Based on Matt Ruff’s 2016 fantasy horror novel of the same name, Lovecraft Country follows Atticus, a young black man played by Jonathan Majors, on a road trip to New England in search of his father. Smollett plays Letitia, Atticus’s feisty, forthright friend, who joins him and his Uncle George (played by Courtney B. Vance) on the journey.
Along the way, the three encounter a plague of monsters—some human, some supernatural creatures that could have been conjured by horror author H. P. Lovecraft himself. “Our heroes go on a mission to bring down these powers, which happen to be white supremacy,” Smollett says.
Born in New York City, Smollett spent her childhood in New York and L.A., raised by a white Jewish father and Black mother who’d met through civil rights activism. One of Smollett’s earliest memories was of standing on a corner holding a protest sign after the police who’d beaten Rodney King were acquitted.
Around the same time, she was also becoming well known to a generation of television viewers as Denise in Full House, and Jordee in On Our Own (she starred alongside real-life siblings Jussie, Jake, Jazz, Jocqi, and Jojo in the latter). At age 11, Smollett won a Critics’ Choice Award for her title role in Eve’s Bayou; at 12, she volunteered for Artists for a New South Africa, a nonprofit that assists children orphaned by HIV/AIDS.
Smollett recalls a childhood of art, activism, and straddling the line between poverty and working-class. “Oftentimes, when we could afford to live in a certain neighborhood, we were the only Black family,” she says.
She drew from this personal history while working on Lovecraft’s third episode, in which her character renovates a large, rundown home in a white neighborhood with hopes of turning it into a boardinghouse—unleashing demonic forces in the process. “You cannot buy yourself out of systemic racism,” Smollett says.
Earlier this year, Smollett starred in Birds of Prey and in an episode of Jordan Peele’s The Twilight Zone. She’s also been an active participant in the L.A. chapter of Black Lives Matter, and is a founding board member of Time’s Up.
The actress hopes to raise Hunter, her three-year-old son with singer-songwriter Josiah Bell, with a similar drive to serve others. “I intend for Hunter to have a deeper understanding, a deeper consciousness,” she says. “We are ever-evolving and expanding as a society, and [we must] create space for every single person and every identity, ability, and gender identity.”
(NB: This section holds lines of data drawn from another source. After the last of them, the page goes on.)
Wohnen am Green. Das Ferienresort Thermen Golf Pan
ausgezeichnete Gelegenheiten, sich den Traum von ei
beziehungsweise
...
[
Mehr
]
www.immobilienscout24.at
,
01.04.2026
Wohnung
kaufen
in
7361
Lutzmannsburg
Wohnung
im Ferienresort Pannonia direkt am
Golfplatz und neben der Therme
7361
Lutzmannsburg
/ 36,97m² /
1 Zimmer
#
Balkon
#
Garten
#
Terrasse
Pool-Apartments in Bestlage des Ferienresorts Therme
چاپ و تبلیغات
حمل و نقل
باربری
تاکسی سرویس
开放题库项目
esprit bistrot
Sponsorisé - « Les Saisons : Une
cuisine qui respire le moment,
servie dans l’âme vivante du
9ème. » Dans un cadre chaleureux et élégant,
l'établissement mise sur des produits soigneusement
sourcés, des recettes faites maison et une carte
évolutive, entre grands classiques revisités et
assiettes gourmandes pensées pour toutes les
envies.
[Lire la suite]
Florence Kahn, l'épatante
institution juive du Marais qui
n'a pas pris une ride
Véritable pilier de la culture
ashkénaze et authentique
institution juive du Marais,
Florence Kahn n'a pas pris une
Aside from being “a terrific actress, [Smollett] is just electric and amazing to watch,” says J. J. Abrams, who co-executive produced Lovecraft alongside Peele, Misha Green, and four others. “She’s got an incredible strength, both on screen and off.” Green, who also serves as showrunner, met Smollett on their previous show together, WGN America’s Civil War drama Underground. Green says Letitia runs through Smollett’s veins: “At the end of the day, Jurnee happens to be perfect for [the role] because [she and Letitia] have that same vibe of the fight and the power of what it means to be a Black woman—and looking things in the face.”
Indeed, Smollett feels “a visceral, ancestral connection to the oppression of my people, but also a connection to the uprising—we are survivors,” she says. “[Letitia] believes in disrupting the system. It’s so bold, so audacious, because that era was bent on erasing us, but she will not be erased.”